- WHAT IS EXPECTED -
Find the line with "extract deep-seated dampness before mold has". Transcribe it and each later line of the data exactly, up to and including the last.

Collected data

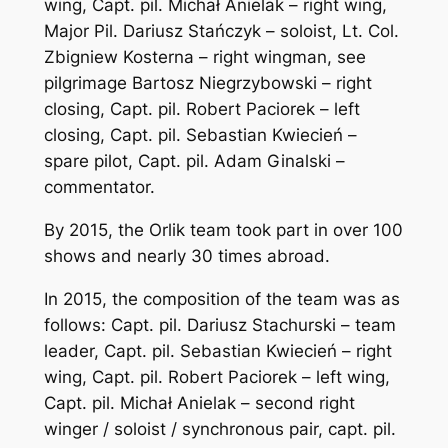
wing, Capt. pil. Michał Anielak – right wing,
Major Pil. Dariusz Stańczyk – soloist, Lt. Col.
Zbigniew Kosterna – right wingman, see
pilgrimage Bartosz Niegrzybowski – right
closing, Capt. pil. Robert Paciorek – left
closing, Capt. pil. Sebastian Kwiecień –
spare pilot, Capt. pil. Adam Ginalski –
commentator.
By 2015, the Orlik team took part in over 100
shows and nearly 30 times abroad.
In 2015, the composition of the team was as
follows: Capt. pil. Dariusz Stachurski – team
leader, Capt. pil. Sebastian Kwiecień – right
wing, Capt. pil. Robert Paciorek – left wing,
Capt. pil. Michał Anielak – second right
winger / soloist / synchronous pair, capt. pil.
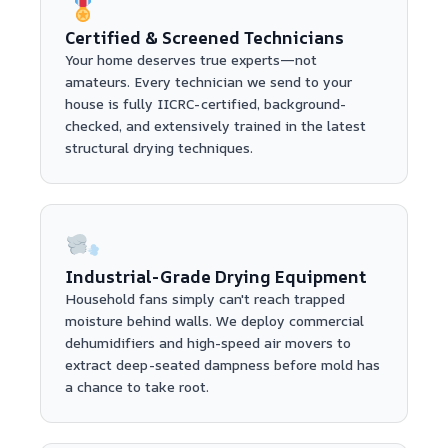
Certified & Screened Technicians
Your home deserves true experts—not
amateurs. Every technician we send to your
house is fully IICRC-certified, background-
checked, and extensively trained in the latest
structural drying techniques.
Industrial-Grade Drying Equipment
Household fans simply can't reach trapped
moisture behind walls. We deploy commercial
dehumidifiers and high-speed air movers to
extract deep-seated dampness before mold has
a chance to take root.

- COMPLETED TASK -
extract deep-seated dampness before mold has
a chance to take root.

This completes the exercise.